Comedically, Slanted thrives on discomfort. Scenes in which Jo effortlessly navigates spaces that once excluded Joan are played with biting irony. Teachers suddenly mispronounce her name correctly. Classmates who once ignored her now seek her approval. The absurdity underscores how arbitrary social barriers can be. Wang’s humor is rarely broad; instead, it emerges from recognition—viewers laugh because the exaggeration feels uncomfortably plausible.
Where the film falters is in pacing. The middle act lingers on Jo’s ascent to popularity, occasionally repeating beats that the audience has already grasped. A tighter edit might have sharpened the escalation of consequences. Additionally, a few secondary characters remain thinly sketched, serving more as thematic mouthpieces than fully realized individuals.
Still, the emotional crescendo is effective. As Joan grapples with the widening gulf between who she was and who she appears to be, the film resists easy answers. It neither condemns her outright nor absolves her entirely. Instead, Wang frames assimilation as a survival strategy born from systemic exclusion. The horror lies in the cost of that strategy.
The film’s production design deserves special mention. From sterile operating rooms to over-decorated suburban homes, every space reflects Joan’s psychological state. Even wardrobe choices—muted tones pre-surgery, crisp neutrals post-surgery—reinforce transformation as both empowerment and alienation. The aesthetic coherence strengthens the thematic throughline.

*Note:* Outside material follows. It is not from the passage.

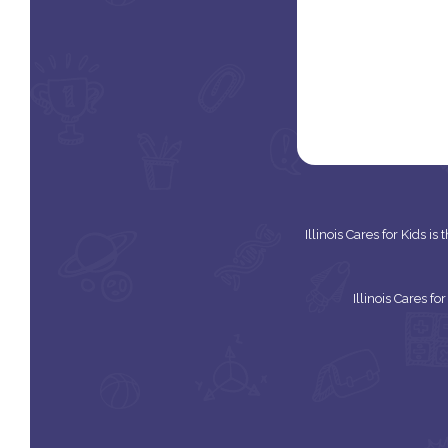
Illinois Cares for Kids i
Illinois Cares f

Ultimately, Slanted dares to literalize a metaphor many films approach cautiously. It may not always balance its tones seamlessly, and its allegory occasionally overwhelms nuance, but its ambition is undeniable. Chen and Grace deliver complementary performances that capture the fracture of identity from two angles, while Wang demonstrates a confident, provocative directorial voice.
In a cinematic landscape often hesitant to confront assimilation narratives with genre extremity, Slanted feels bracingly original. It’s uncomfortable, sometimes uneven, but persistently thought-provoking—a high school horror story where the monster isn’t simply transformation, but the social machinery that makes such transformation feel necessary.